CalPERS’ campaign to support “proxy access” expands to 34 companies

Largest US pension fund writes to investors to drum up support for boardroom accountability

The campaign by the California Public Employees Retirement Systems (CalPERS) to muster shareholder support for ‘proxy access’ (the right for shareholders to nominate directors) has now stretched to a total of 34 companies.

In what is shaping up as a major push to garner support amongst investors, the $308.4bn (€280.4bn) pension fund, the largest in the US, is putting its weight behind New York City Comptroller Scott Stringer’s Boardroom Accountability Project.

Earlier this month, RI reported that CalPERS and Stringer had written similarly worded letters to shareholders in companies including Duke Energy, Cabot Oil & Gas and Arch Coal urging urge support for their non-binding proposals on proxy access at forthcoming annual meetings.

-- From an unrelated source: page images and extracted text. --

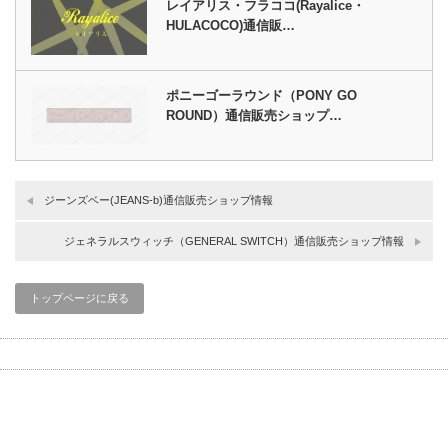
レイアリス・フラココ(Rayalice・
HULACOCO)通信販…
ポニーゴーラウンド（PONY GO
ROUND）通信販売ショップ…
ジーンズベー(JEANS-b)通信販売ショップ情報
ジェネラルスウィッチ（GENERAL SWITCH）通信販売ショップ情報
トップページに戻る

Since then, the letters, signed by CalPERS’ Director of Global Governance Anne Simpson and Stringer and filed to the Securities and Exchange Commission regulator, have kept on coming.

Among the new targets are oil and gas producer Apache Corporation, food chain Chipotle Mexican Grill, online auction site eBay and coal company Peabody Energy. Also targeted are the likes of ConocoPhillips, Anadarko Petroleum and Marathon Oil.
The funds, which have a combined $468bn in assets under management, are calling shareholders with 3% ownership for three continuous years at the companies to have the ability to nominate up to 25% of the board. The project was launched in November 2014 and has targeted 75 companies.One company that is resisting the campaign is mining firm Freeport-McMoRan, which says it will put forward its own proposal next year.

Commenting in its new proxy filing, Freeport said: “While we (the board) appreciate the proponent’s efforts to aid in the establishment of proxy access across the market…we do not believe that it is in our stockholders’ best interests to impose a proxy access regime that has not been specifically tailored to the company’s ownership and governance structures.”

Freeport did not specify what proxy access regime – i.e. shareholding threshold – it would prefer, noting that this was an issue its board wanted to discuss with all its stockholders before making a decision. However, it did stress that board candidates had to be people “who understand the industry in which the company operates, as well as the environmental risks, finance, auditing, governance and other issues relevant to the success of the large publicly-traded global natural resources company.” As an example, Freeport said directors would have to correctly assess the viability of mining projects amid “volatile stock and commodity price environments.”

The company added that following its discussions with shareholders, it would present its own proxy access proposal for its AGM in 2016. Freeport’s AGM for this year will be held on June 10.